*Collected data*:
_____
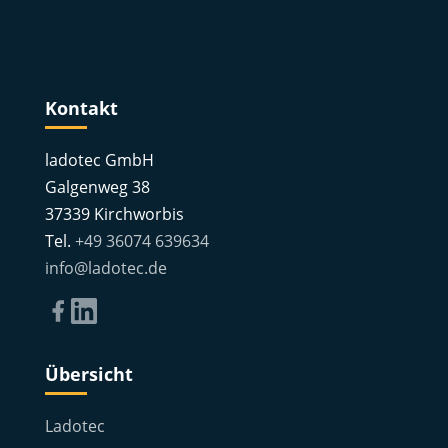
Kontakt
ladotec GmbH
Galgenweg 38
37339 Kirchworbis
Tel.
+49 36074 639634
info@ladotec.de
Übersicht
Ladotec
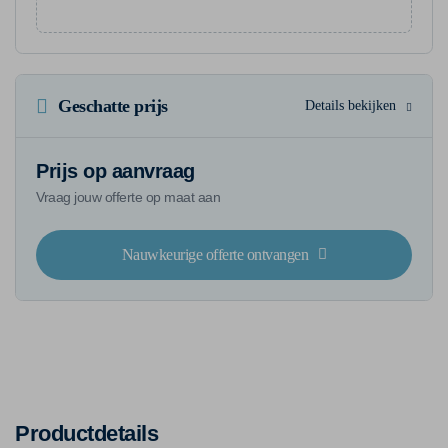
Geschatte prijs
Details bekijken
Prijs op aanvraag
Vraag jouw offerte op maat aan
Nauwkeurige offerte ontvangen
Productdetails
_____
*What you will do*: Except for the pictures, print the data above exactly.

*Your response*:
Kontakt
ladotec GmbH
Galgenweg 38
37339 Kirchworbis
Tel.
+49 36074 639634
info@ladotec.de
Übersicht
Ladotec
Geschatte prijs
Details bekijken
Prijs op aanvraag
Vraag jouw offerte op maat aan
Nauwkeurige offerte ontvangen
Productdetails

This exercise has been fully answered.